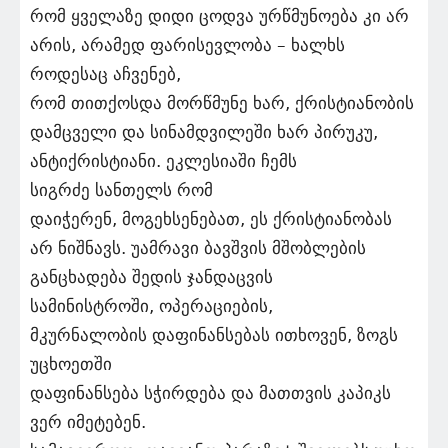
რომ ყველაზე დიდი ცოდვა ურწმუნოება კი არ
არის, არამედ ფარისევლობა – ხალხს
როდესაც აჩვენებ,
რომ თითქოსდა მორწმუნე ხარ, ქრისტიანობის
დამცველი და სინამდვილეში ხარ პირუკუ,
ანტიქრისტიანი. ეკლესიაში ჩემს
სიგრძე სანთელს რომ
დაიჭერენ, მოგეხსენებათ, ეს ქრისტიანობას
არ ნიშნავს. უამრავი ბავშვის მშობლების
განცხადება შედის ჯანდაცვის
სამინისტროში, ოპერაციების,
მკურნალობის დაფინანსებას ითხოვენ, ზოგს
უცხოეთში
დაფინანსება სჭირდება და მათთვის კაპიკს
ვერ იმეტებენ.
- - - - - - -
**What you are asked to do**
Type out all the records verbatim, minus images.

**Output for this exercise**
რომ ყველაზე დიდი ცოდვა ურწმუნოება კი არ
არის, არამედ ფარისევლობა – ხალხს
როდესაც აჩვენებ,
რომ თითქოსდა მორწმუნე ხარ, ქრისტიანობის
დამცველი და სინამდვილეში ხარ პირუკუ,
ანტიქრისტიანი. ეკლესიაში ჩემს
სიგრძე სანთელს რომ
დაიჭერენ, მოგეხსენებათ, ეს ქრისტიანობას
არ ნიშნავს. უამრავი ბავშვის მშობლების
განცხადება შედის ჯანდაცვის
სამინისტროში, ოპერაციების,
მკურნალობის დაფინანსებას ითხოვენ, ზოგს
უცხოეთში
დაფინანსება სჭირდება და მათთვის კაპიკს
ვერ იმეტებენ.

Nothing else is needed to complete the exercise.